=== SOURCE DATA ===

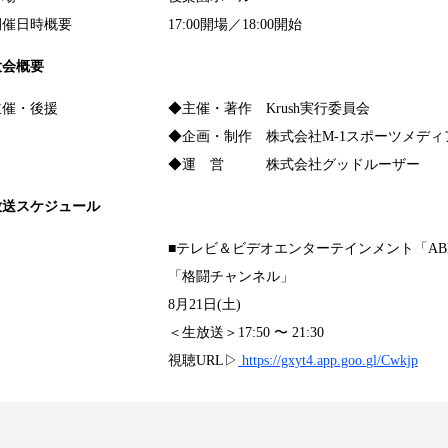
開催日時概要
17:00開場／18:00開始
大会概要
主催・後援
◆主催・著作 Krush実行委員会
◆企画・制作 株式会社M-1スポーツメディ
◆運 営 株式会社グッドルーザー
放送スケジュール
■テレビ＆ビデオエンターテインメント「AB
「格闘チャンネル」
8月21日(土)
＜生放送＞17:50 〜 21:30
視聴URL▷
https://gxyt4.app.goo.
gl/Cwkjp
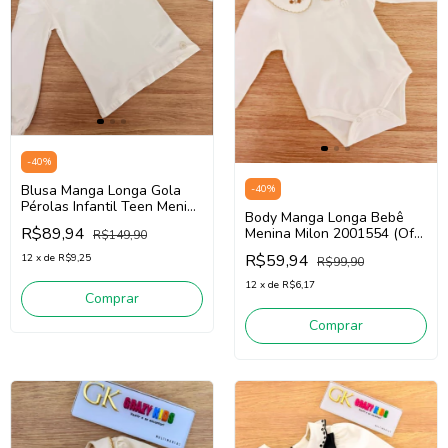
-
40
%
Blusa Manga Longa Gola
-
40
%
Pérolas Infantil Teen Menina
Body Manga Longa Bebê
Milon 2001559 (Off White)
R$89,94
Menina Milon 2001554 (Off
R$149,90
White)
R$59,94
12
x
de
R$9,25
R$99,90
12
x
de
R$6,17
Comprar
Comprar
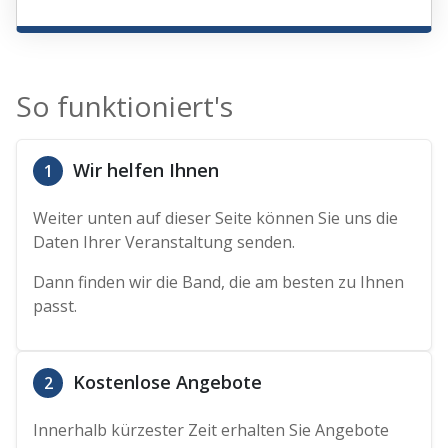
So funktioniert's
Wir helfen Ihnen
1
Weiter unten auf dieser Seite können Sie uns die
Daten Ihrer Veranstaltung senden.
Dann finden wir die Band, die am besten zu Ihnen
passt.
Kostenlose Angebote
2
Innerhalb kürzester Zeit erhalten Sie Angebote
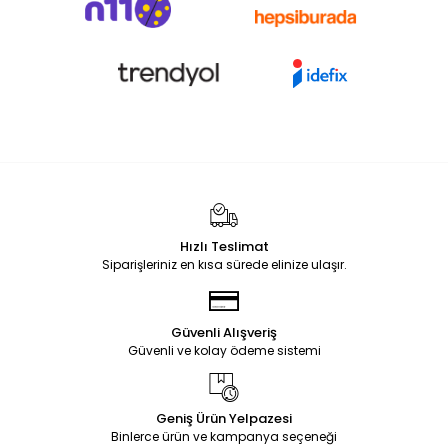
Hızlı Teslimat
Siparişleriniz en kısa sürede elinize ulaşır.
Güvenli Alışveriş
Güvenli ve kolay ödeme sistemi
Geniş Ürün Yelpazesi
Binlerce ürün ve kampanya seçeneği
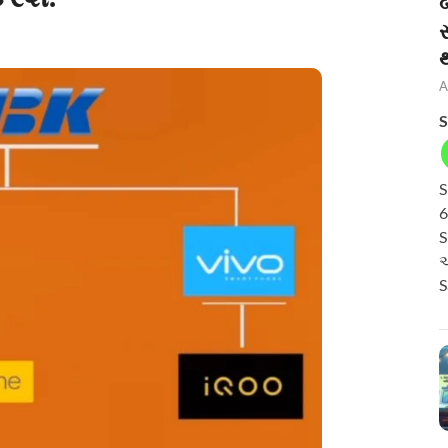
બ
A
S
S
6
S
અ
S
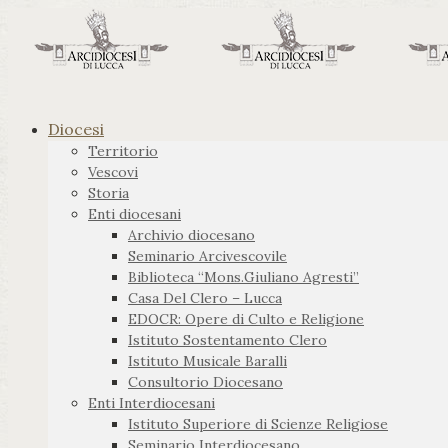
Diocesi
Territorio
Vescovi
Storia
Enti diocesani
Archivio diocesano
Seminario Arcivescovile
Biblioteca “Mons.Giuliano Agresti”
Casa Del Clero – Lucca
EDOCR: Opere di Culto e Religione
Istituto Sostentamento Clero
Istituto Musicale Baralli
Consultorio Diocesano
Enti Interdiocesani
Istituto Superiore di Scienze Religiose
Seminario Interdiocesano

===

--- DESCRIPTION OF THE TASK ---
The whole listing, minus its images, should be repeated exactly.

--- ANSWER SECTION ---
開催日時概要
17:00開場／18:00開始
大会概要
主催・後援
◆主催・著作 Krush実行委員会
◆企画・制作 株式会社M-1スポーツメディ
◆運 営 株式会社グッドルーザー
放送スケジュール
■テレビ＆ビデオエンターテインメント「AB
「格闘チャンネル」
8月21日(土)
＜生放送＞17:50 〜 21:30
視聴URL▷
https://gxyt4.app.goo.
gl/Cwkjp
-
40
%
Blusa Manga Longa Gola
-
40
%
Pérolas Infantil Teen Menina
Body Manga Longa Bebê
Milon 2001559 (Off White)
R$89,94
Menina Milon 2001554 (Off
R$149,90
White)
R$59,94
12
x
de
R$9,25
R$99,90
12
x
de
R$6,17
Comprar
Comprar
So funktioniert's
Wir helfen Ihnen
1
Weiter unten auf dieser Seite können Sie uns die
Daten Ihrer Veranstaltung senden.
Dann finden wir die Band, die am besten zu Ihnen
passt.
Kostenlose Angebote
2
Innerhalb kürzester Zeit erhalten Sie Angebote
Hızlı Teslimat
Siparişleriniz en kısa sürede elinize ulaşır.
Güvenli Alışveriş
Güvenli ve kolay ödeme sistemi
Geniş Ürün Yelpazesi
Binlerce ürün ve kampanya seçeneği
બ
A
S
S
6
S
અ
S
Diocesi
Territorio
Vescovi
Storia
Enti diocesani
Archivio diocesano
Seminario Arcivescovile
Biblioteca “Mons.Giuliano Agresti”
Casa Del Clero – Lucca
EDOCR: Opere di Culto e Religione
Istituto Sostentamento Clero
Istituto Musicale Baralli
Consultorio Diocesano
Enti Interdiocesani
Istituto Superiore di Scienze Religiose
Seminario Interdiocesano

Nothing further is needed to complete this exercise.